Step 1: The Theory
A large capacitor, or several would be used to store the charge.
A relay used as a switch.
Timing circuit(could be based on the main capacitor voltage)
Step 2: Stuff to Get
Secondly, a big capacitor is needed. I am going to be using a 40V 10mF capacitor. The voltage of you capacitor will need to be big enough to power all your LEDs in series, as you cant use them in parallel, without some sort of current limiting circuit on each LED.
Finally you need a timing/discharge circuit. I thought of using a relay with a resistor, but this system would be much to unpredictable. So I recommend a 555 as the timer, because it is very easy to vary the delay.
Image is missing the timing/discharge components.
Step 3: The First Thought
Here is my first attempt at designing a timing delay circuit.
It has several flaws.
-LEDs would be on when charging
-unpredictable time delay due to varying coil current.
-relay would be partialy closed for a while which could cause a spark
-relay is mechanical so could malfunction.
Step 4: A Better Way
In the "Power Control Delay Circuits" section I found what I was looking for.
A fairly simple circuit. Variable time delay can be achieved by using a pot instead of R1.
If you're feeling fancy you could replace it with a bunch or resistors and a rotary switch.
The bellow diagram is missing the reset pin connection. It should be connected to the supply voltage.
I found that the diode can be missed out. I used a smd tantalum 10uf capacitor cause I had a few laying around. The potentiometer is 1Mohm.
Step 5: Look Ma, No Relay
Some of us don't like to have mechanical components in our designs because there are reasons they have become obsolete.
Bellow is a schematic which would replace the relay with a FET.
I don't have any P-channel FETs so I made a circuit to drive an N-channel FET the same way a P-channel would behave.
The resistor values have to be adjusted for your charged voltage, but I am planing on using about 16V(safe limit for the 555)
Also you don't want too little resistance or the cap will drain faster, and you don't want too much because that will cause the FET to be in the semiconducting region. I recommend something in the range of 300-1000 for R2 and 2-10k for R1.
In the pictures you see the fet connected to the timer. Notice that the fet doesn't need a heat sink, as it will not be constantly conducting. The wires coming off to the right are the supply for the timer and the black one on the left is the source pin of the fet, this will be connected to the negative terminal on the capacitor.
Step 6: Enclosure
This is a bad solution and doesn't work very well/hard to implement. If you have any ideas do comment.
A water bottle.
Basically I am using a water bottle inside a water bottle. The cavity in between the two would be filled with oil or other lubricant.
Alternatively a several large ball bearings can be used to hold up the inner shell.
As you see in the picture, the inner shell is partially filled with "something heavy". This could be the capacitor and control circuit set in resin or hot glue. This bit makes sure that the led aren't facing down.

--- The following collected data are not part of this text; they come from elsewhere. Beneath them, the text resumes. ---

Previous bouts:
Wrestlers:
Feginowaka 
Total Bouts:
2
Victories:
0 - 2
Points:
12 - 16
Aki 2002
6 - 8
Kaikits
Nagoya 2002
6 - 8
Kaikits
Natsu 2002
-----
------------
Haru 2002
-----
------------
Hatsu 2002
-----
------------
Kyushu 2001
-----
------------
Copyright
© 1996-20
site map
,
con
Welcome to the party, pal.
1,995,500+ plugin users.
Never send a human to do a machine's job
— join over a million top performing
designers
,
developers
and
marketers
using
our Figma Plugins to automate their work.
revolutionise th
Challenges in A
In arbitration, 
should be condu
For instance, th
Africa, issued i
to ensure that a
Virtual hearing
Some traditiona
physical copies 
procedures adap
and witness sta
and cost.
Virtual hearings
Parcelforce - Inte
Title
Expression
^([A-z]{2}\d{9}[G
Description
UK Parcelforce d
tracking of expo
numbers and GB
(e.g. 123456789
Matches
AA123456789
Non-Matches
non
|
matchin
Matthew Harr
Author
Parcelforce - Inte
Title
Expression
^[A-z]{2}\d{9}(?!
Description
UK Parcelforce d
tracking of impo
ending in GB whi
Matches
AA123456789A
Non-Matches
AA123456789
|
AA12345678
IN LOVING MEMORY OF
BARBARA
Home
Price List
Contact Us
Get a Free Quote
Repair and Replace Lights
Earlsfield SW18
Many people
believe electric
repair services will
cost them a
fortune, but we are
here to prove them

Ideally I would like to have a clear plastic ball inside another clear plastic ball. But then charging gets complicated, and getting a ball inside a ball means cutting them up.
Step 7: Mounting the LEDs.
I had some thin rod left over from a uni project which I decided to use to hold the LEDs in place. I just bent the rod around the heat sinks that the LEDs are mounted too. They rattle a bit but are not gonna just drop out.

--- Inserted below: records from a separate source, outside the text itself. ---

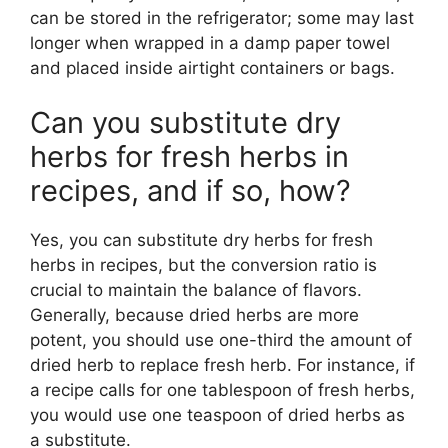
can be stored in the refrigerator; some may last
longer when wrapped in a damp paper towel
and placed inside airtight containers or bags.
Can you substitute dry
herbs for fresh herbs in
recipes, and if so, how?
Yes, you can substitute dry herbs for fresh
herbs in recipes, but the conversion ratio is
crucial to maintain the balance of flavors.
Generally, because dried herbs are more
potent, you should use one-third the amount of
dried herb to replace fresh herb. For instance, if
a recipe calls for one tablespoon of fresh herbs,
you would use one teaspoon of dried herbs as
a substitute.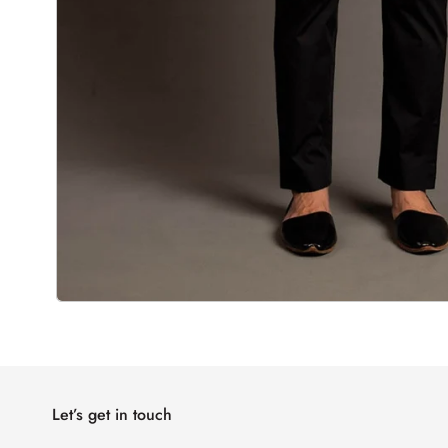
Let’s get in touch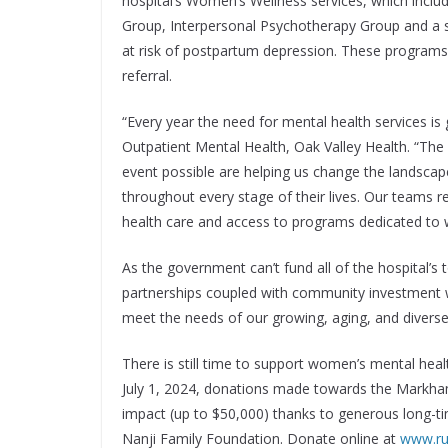
hospital’s Women’s Wellness services, which incl
Group, Interpersonal Psychotherapy Group and a 
at risk of postpartum depression. These programs a
referral.
“Every year the need for mental health services is
Outpatient Mental Health, Oak Valley Health. “T
event possible are helping us change the landsca
throughout every stage of their lives. Our teams 
health care and access to programs dedicated to 
As the government can’t fund all of the hospital’s 
partnerships coupled with community investment wi
meet the needs of our growing, aging, and divers
There is still time to support women’s mental heal
July 1, 2024, donations made towards the Markha
impact (up to $50,000) thanks to generous long-
Nanji Family Foundation. Donate online at
www.r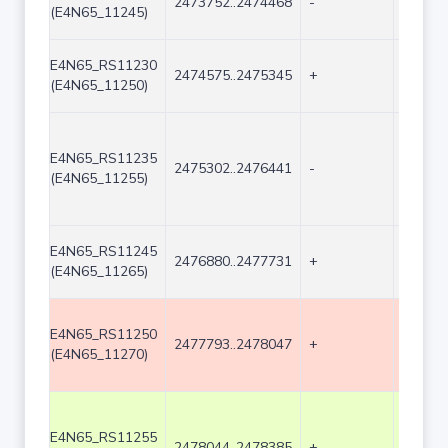
2473752..2474468
-
717
(E4N65_11245)
E4N65_RS11230
2474575..2475345
+
771
(E4N65_11250)
E4N65_RS11235
2475302..2476441
-
1140
(E4N65_11255)
E4N65_RS11245
2476880..2477731
+
852
(E4N65_11265)
E4N65_RS11250
2477793..2478047
+
255
(E4N65_11270)
E4N65_RS11255
2478044..2478385
+
342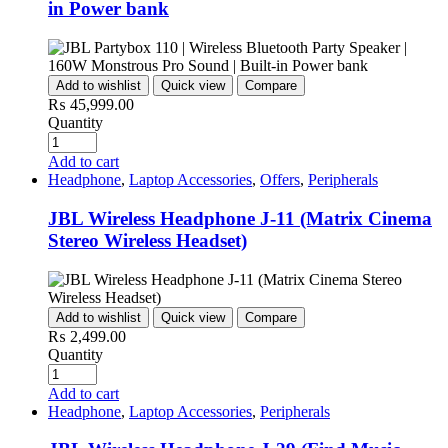
in Power bank
Add to wishlist
Quick view
Compare
₨
45,999.00
Quantity
Add to cart
Headphone
,
Laptop Accessories
,
Offers
,
Peripherals
JBL Wireless Headphone J-11 (Matrix Cinema
Stereo Wireless Headset)
Add to wishlist
Quick view
Compare
₨
2,499.00
Quantity
Add to cart
Headphone
,
Laptop Accessories
,
Peripherals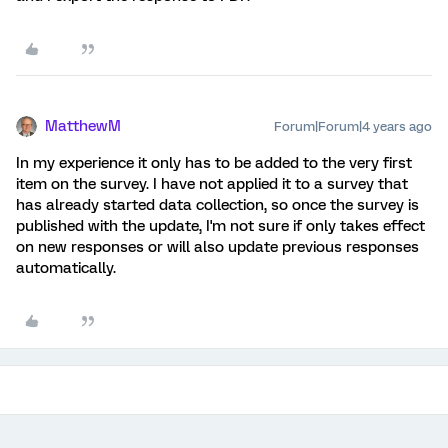
MatthewM
Forum|Forum|4 years ago
In my experience it only has to be added to the very first
item on the survey. I have not applied it to a survey that
has already started data collection, so once the survey is
published with the update, I'm not sure if only takes effect
on new responses or will also update previous responses
automatically.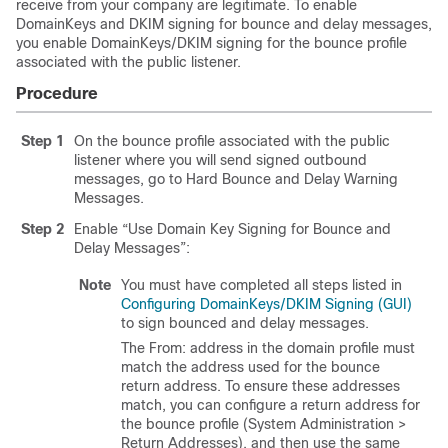
receive from your company are legitimate. To enable
DomainKeys and DKIM signing for bounce and delay messages,
you enable DomainKeys/DKIM signing for the bounce profile
associated with the public listener.
Procedure
Step 1
On the bounce profile associated with the public
listener where you will send signed outbound
messages, go to Hard Bounce and Delay Warning
Messages.
Step 2
Enable “Use Domain Key Signing for Bounce and
Delay Messages”:
Note
You must have completed all steps listed in
Configuring DomainKeys/DKIM Signing (GUI)
to sign bounced and delay messages.
The From: address in the domain profile must
match the address used for the bounce
return address. To ensure these addresses
match, you can configure a return address for
the bounce profile (System Administration >
Return Addresses), and then use the same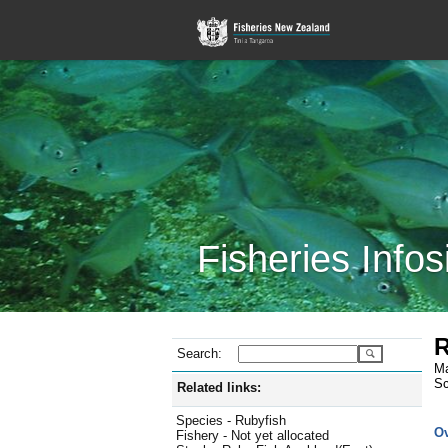
Fisheries Infos
R
Search:
Ma
Sc
Related links:
Species - Rubyfish
O
Fishery - Not yet allocated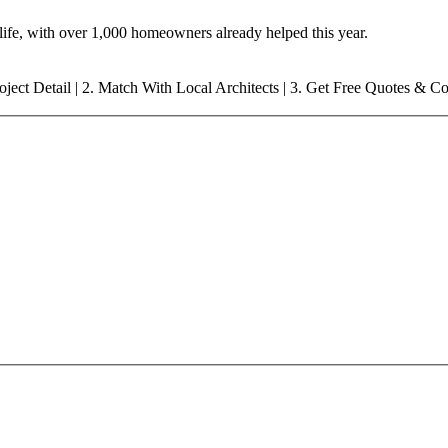
o life, with over 1,000 homeowners already helped this year.
oject Detail | 2. Match With
Local
Architects | 3. Get Free Quotes & C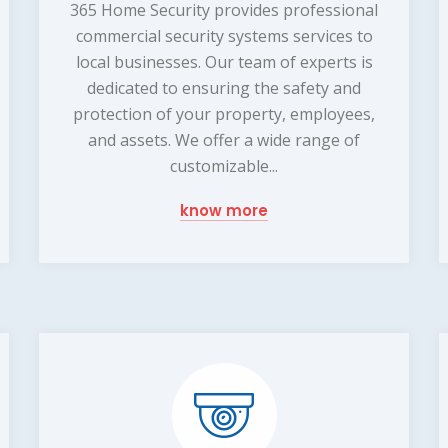
365 Home Security provides professional
commercial security systems services to
local businesses. Our team of experts is
dedicated to ensuring the safety and
protection of your property, employees,
and assets. We offer a wide range of
customizable...
know more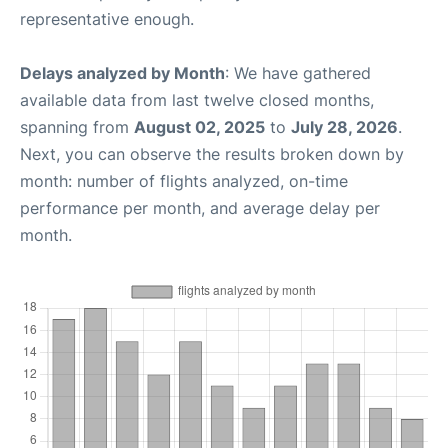
representative enough.
Delays analyzed by Month
: We have gathered
available data from last twelve closed months,
spanning from
August 02, 2025
to
July 28, 2026
.
Next, you can observe the results broken down by
month: number of flights analyzed, on-time
performance per month, and average delay per
month.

Basically I put the rod through the dips in the corners of the heat sinks. This also helps spread the heat around, so I recommend solder up the LEDs before putting them together.
Step 8: The Finished Product
The red and black wires are for charging the capacitor.
I will be using 4x2 lion cells i pulled from a laptop battery.
That makes about 16.8V at full charge.
That's about as high as I am prepared to go with my 555.
This circuit would work with anything down to 10V but would give less of an effect.
You could charge the cap with 3x6V Lead Acid batteries in series. this would give about 18V so I think a diode in series would bring the voltage down to a safe level.
Step 9: Other Thoughts
I think that charging the capacitor with a constant current charger.
Maybe use more capacitance for a brighter flash.